Daniel Mitterdorfer

Largest-Triangle-Three-Buckets and the Fourier Transform

When visualizing time series with more data points than available on-screen pixels we waste system resources and network bandwidth without adding any value. Therefore, various algorithms are available to reduce the data volume. One such algorithm is Largest-Triangle-Three-Buckets (LTTB) described by Sveinn Steinarsson in his master’s thesis. The key idea of the algorithm is to preserve the visual properties of the original data as much as possible by putting the original data in equally sized buckets and then determining the “most significant point” within each bucket. It does so by comparing adjacent points and selecting one point per bucket for which the largest triangle can be constructed (see page 19ff in the thesis for an in-depth description of the algorithm). The algorithm is implemented in various languages; in this blog post we’ll use the Python implementation in the lttb library.

Without any further ado, here is the algorithm in action downsampling an original data set consisting of 4096 samples to 1024 samples:

A time series of 4096 samples and a downsampled representation with 1024 samples

Although it needs only 25% of the samples, the visual representation is still relatively close. Let’s take it a bit further and try with 512 samples:

Downsampled representation with 512 samples

Although the overall shape is still relatively close, the information loss in local spikes starts to become noticeable.

From Time Domain to Frequency Domain: The Fourier Transform

At this point I was wondering whether we can gain more insights by looking at the signal also in the frequency domain, which can be achieved by a Fourier transform.
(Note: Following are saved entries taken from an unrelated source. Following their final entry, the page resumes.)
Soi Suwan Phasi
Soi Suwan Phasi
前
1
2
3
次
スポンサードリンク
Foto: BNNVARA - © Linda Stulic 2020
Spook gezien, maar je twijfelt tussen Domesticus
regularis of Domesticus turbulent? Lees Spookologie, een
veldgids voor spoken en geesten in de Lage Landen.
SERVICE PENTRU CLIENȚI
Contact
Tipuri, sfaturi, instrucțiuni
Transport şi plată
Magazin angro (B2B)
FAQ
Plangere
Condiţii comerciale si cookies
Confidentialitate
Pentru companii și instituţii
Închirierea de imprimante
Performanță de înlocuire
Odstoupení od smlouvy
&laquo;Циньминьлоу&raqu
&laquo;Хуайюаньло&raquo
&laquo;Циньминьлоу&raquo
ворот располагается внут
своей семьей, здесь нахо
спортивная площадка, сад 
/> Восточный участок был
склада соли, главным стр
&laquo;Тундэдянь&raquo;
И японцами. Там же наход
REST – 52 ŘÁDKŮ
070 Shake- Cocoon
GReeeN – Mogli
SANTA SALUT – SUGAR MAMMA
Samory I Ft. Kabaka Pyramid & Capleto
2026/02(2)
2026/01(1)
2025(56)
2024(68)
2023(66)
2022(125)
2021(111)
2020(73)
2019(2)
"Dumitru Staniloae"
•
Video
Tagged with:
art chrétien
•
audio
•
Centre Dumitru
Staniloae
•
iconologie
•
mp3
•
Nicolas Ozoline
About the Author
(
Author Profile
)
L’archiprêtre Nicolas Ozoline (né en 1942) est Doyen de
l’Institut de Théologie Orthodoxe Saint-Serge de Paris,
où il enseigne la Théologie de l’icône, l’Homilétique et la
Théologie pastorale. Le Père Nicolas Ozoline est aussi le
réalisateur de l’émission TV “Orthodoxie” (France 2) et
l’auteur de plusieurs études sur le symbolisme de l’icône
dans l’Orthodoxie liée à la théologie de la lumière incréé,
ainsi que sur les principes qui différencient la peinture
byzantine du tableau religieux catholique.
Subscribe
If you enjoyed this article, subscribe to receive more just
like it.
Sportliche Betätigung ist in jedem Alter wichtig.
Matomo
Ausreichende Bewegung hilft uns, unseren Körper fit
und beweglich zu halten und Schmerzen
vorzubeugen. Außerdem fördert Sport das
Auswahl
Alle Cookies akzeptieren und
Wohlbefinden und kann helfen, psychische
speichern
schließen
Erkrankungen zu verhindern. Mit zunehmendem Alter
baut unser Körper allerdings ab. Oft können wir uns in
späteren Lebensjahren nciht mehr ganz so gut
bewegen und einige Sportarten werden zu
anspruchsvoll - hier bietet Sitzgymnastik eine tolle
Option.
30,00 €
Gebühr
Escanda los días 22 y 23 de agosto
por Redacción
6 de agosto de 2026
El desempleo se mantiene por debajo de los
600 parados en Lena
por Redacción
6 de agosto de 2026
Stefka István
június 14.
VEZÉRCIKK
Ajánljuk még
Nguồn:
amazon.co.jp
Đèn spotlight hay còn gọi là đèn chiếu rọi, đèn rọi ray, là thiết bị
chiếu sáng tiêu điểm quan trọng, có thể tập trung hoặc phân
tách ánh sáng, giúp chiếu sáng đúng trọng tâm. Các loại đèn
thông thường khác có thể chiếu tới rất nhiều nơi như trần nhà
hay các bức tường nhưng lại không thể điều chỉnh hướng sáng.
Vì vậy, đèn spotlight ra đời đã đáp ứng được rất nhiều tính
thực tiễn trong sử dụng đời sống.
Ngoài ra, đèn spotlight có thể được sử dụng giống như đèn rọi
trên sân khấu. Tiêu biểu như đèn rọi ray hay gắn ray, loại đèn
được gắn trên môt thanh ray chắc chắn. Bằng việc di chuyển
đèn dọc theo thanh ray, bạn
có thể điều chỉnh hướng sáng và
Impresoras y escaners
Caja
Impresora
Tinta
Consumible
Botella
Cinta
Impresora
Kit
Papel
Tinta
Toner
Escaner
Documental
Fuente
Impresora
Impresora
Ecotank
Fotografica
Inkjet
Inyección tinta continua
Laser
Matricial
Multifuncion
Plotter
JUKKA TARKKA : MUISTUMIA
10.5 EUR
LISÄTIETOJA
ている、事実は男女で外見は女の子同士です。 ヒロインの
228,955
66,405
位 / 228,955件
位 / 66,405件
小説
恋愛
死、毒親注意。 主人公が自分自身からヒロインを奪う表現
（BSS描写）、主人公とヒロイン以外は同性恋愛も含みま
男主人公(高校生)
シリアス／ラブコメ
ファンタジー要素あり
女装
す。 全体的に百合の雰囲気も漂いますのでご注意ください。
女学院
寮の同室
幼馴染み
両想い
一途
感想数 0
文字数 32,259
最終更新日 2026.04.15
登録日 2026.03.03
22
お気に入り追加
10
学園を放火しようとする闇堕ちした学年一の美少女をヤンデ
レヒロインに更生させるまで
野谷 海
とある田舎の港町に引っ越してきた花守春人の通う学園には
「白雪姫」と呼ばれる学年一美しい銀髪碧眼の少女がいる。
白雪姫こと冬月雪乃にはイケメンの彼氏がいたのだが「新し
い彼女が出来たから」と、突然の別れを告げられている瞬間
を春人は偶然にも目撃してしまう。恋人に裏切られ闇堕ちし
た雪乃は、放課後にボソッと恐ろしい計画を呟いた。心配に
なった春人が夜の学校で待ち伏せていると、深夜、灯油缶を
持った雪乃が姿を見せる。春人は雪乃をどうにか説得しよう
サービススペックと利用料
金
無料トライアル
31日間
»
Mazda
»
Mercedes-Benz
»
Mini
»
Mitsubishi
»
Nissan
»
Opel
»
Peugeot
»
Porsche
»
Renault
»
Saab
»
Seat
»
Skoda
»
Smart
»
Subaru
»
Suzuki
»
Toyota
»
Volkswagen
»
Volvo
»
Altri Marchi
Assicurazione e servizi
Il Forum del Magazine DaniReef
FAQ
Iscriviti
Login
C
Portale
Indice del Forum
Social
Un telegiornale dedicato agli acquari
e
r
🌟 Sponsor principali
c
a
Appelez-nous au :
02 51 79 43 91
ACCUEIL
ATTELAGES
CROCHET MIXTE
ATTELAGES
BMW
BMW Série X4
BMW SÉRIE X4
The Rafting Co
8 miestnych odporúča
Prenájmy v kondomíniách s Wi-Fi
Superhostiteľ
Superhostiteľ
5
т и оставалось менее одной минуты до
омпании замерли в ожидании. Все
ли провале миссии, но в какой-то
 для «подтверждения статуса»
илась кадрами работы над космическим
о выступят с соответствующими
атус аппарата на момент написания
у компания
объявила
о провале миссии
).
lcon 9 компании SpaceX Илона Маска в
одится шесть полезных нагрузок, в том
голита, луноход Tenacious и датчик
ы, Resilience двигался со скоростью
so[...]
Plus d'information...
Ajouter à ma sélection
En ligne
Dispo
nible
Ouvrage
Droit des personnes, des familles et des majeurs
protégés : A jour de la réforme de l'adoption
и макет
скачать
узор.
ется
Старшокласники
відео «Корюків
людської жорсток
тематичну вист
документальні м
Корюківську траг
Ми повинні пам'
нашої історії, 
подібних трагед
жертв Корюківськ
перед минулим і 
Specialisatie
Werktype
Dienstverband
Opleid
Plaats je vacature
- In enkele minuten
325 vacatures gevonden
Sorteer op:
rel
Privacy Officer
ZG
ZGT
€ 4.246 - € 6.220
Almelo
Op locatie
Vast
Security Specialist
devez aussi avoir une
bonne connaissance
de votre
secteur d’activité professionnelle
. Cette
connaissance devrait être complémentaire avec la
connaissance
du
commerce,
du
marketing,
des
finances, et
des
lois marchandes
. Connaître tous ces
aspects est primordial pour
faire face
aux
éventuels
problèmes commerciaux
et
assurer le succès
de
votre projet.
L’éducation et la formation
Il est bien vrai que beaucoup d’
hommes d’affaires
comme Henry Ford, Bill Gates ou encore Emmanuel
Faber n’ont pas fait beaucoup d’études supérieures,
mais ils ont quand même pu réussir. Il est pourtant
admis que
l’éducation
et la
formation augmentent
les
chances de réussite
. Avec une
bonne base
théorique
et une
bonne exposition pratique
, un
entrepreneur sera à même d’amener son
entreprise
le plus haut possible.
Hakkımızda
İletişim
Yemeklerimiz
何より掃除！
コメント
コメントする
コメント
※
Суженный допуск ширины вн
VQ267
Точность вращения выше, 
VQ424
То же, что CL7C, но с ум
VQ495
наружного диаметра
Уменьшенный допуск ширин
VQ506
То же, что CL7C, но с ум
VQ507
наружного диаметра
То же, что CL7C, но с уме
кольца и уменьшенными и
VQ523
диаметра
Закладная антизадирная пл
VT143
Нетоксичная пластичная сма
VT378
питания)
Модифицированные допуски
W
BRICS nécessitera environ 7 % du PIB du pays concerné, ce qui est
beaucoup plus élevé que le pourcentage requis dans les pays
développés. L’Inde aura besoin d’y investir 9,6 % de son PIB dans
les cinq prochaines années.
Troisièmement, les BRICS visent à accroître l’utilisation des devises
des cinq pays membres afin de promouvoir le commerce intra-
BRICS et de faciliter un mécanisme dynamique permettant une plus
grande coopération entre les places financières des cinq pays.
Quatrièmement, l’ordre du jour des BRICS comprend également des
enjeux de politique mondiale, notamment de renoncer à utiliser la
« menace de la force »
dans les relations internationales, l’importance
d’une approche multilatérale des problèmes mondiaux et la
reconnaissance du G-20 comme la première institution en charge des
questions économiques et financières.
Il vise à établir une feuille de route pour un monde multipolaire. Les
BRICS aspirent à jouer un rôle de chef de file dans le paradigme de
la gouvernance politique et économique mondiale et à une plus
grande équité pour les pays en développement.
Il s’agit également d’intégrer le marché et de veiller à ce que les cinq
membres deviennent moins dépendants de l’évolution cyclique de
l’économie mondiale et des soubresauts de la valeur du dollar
Bluntly speaking a Fourier transform decomposes a signal into a bunch of sine waves and provides the amplitude and frequency of each sine wave. Let’s start with a simple sine wave at 16 Hz (i.e. 16 oscillations per second):

A sine wave with 16 Hz

The Fourier transform looks as follows:

Fourier transform of sine wave with 16Hz

If we apply the LTTB algorithm to the sine wave and downsample it from the original 4096 points to 1024 points, the signal looks as follows (the little crosses indicate the samples picked by LTTB):

A sine wave with 16 Hz consisting of 4096 samples downsampled to 1024 samples

And the Fourier transform looks as follows:

Fourier transform of a sine wave with 16 Hz downdwampled from 4096 to 1024 samples

If you look closely, you’ll notice that the base frequency (the largest spike in the spectrum) is not 16 Hz but 32 Hz, also there are a few very small spikes at higher frequencies (“harmonic waves”). These distortion artifacts in the frequency domain are caused by the downsampling. As we continue to downsample more aggressively, the signal gets worse both in the time domain and the frequency domain. Also, as we lower the sampling frequency, the resulting signal’s base frequency increases accordingly. The following diagrams show the same signal but with only 256 samples:

A sine wave with 16 Hz consisting of 4096 samples downsampled to 256 samples

While the visual representation is still relatively ok - considering that we only kept 6.25% of the original samples - we notice relatively serious distortion in the frequency domain. Also notice how the base frequency (largest spike) changed to 256 Hz:

Fourier transform of a sine wave with 16 Hz downsampled from 4096 to 256 samples

Also, a close-up to just one period of the signal reveals quite significant distortion:

A sine wave with 16 Hz consisting of 4096 samples downsampled to 256 samples (zoomed in to one period)
Exploring Boundaries

Now you might wonder: How far can we reduce the sampling rate? The Nyquist–Shannon sampling theorem basically states that we need to sample at least at two times the highest frequency in the signal we’re interested in. In our example that frequency is 16 Hz, so the sampling frequency should be at least 2 * 16 Hz = 32 Hz. As you can see, we can still infer the original signal’s frequency at 32 samples:

A sine wave with 16 Hz consisting of 4096 samples downsampled to 32 samples

The signal is completely distorted if we go below that:

A sine wave with 16 Hz consisting of 4096 samples downsampled to 16 samples
Application to the Original Signal

Now let’s apply that knowledge to our original signal, which is more complicated. The FFT of the original signal looks as follows. The vertical gray lines indicate 16 Hz, 32 Hz and 48 Hz respectively.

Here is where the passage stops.